La fiction se mêle au documentaire dans Salomé, de Carlos Saura, cinéaste amoureux de la danse, du flamenco en particulier, à qui l'on doit notamment Noces de sang (1981) et Carmen (1983). Il s'agit en quelque sorte d'un double making of, celui d'un ballet flamenco librement inspiré du personnage biblique et celui du film tiré de la création de ce ballet. C'est le film d'un spectacle encore à naître.

Dans la première partie, le réalisateur fait part de sa vision de l'histoire biblique, fasciné par la passion qui la traverse. Pour lui, en exigeant la tête de Jean le Baptiste, Salomé se venge de l'amour que ce dernier lui a refusé et du libertinage de sa mère avec son oncle, le roi Hérode.
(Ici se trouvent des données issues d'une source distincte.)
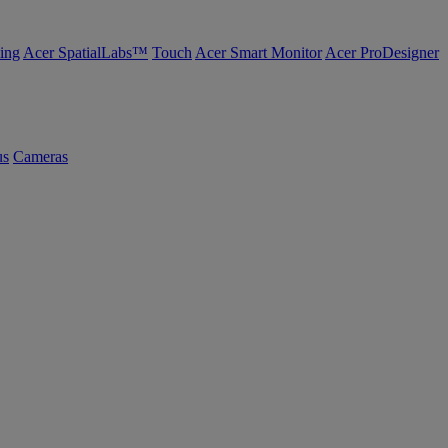
ing
Acer SpatialLabs™
Touch
Acer Smart Monitor
Acer ProDesigner
us
Cameras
Cette passion se fera l'écho de plusieurs autres, celles des danseurs, du scénographe, du costumier, du chorégraphe et du cinéaste pour leur art respectif.

Les trois interprètes principaux (Aida Gomez, Pere Arquillé et Paco Mora) confient au réalisateur ce qui les a menés à la danse. Saura révèle aussi ses manies cinématographiques (dont on se délecte en même temps): une caméra qui participe à la chorégraphie, qui lèche les danseurs, des éclairages soignés qui saisissent leurs émotions. Car tous ces témoignages se conjuguent aux répétitions des scènes dansées sur le plateau de tournage.

Place au spectacle en seconde partie du film. On assiste alors à un superbe ballet flamenco, magistralement filmé par Saura. L'excès d'expressivité que secrète le ballet convient ici au propos, au traitement perfectionniste de Saura et, surtout, à l'intensité du flamenco.